• WHAT YOU SHOULD DO: Among the records that follow, how many lines contain the word "видео"? Give the number and no other words.

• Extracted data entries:
#####

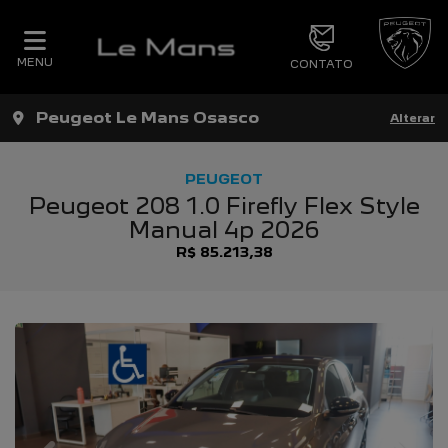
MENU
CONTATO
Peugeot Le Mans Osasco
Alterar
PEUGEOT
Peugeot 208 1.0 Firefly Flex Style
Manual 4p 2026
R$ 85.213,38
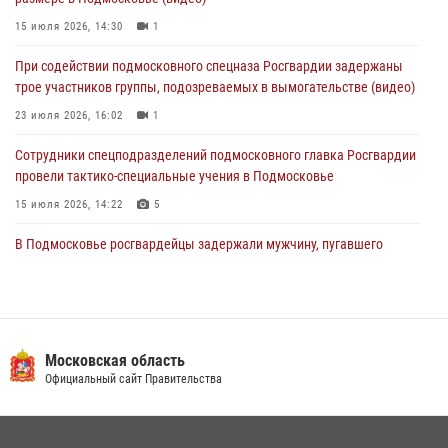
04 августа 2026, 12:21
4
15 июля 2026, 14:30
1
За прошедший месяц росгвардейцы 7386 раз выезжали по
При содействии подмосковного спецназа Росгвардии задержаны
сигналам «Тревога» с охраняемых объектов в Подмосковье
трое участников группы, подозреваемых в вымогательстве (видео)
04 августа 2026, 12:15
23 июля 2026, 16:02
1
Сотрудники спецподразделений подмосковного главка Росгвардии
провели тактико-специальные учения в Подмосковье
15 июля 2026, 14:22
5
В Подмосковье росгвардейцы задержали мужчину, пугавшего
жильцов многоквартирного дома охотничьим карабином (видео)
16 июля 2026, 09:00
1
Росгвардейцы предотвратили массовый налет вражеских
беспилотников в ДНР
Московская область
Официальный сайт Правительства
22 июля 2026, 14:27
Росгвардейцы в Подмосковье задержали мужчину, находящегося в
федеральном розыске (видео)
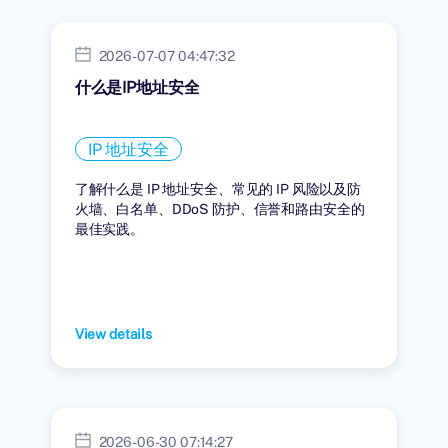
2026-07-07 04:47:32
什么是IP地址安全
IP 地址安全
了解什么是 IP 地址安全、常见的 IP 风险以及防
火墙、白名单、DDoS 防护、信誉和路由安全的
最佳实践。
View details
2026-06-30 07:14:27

#####

• WRITTEN RESPONSE: 3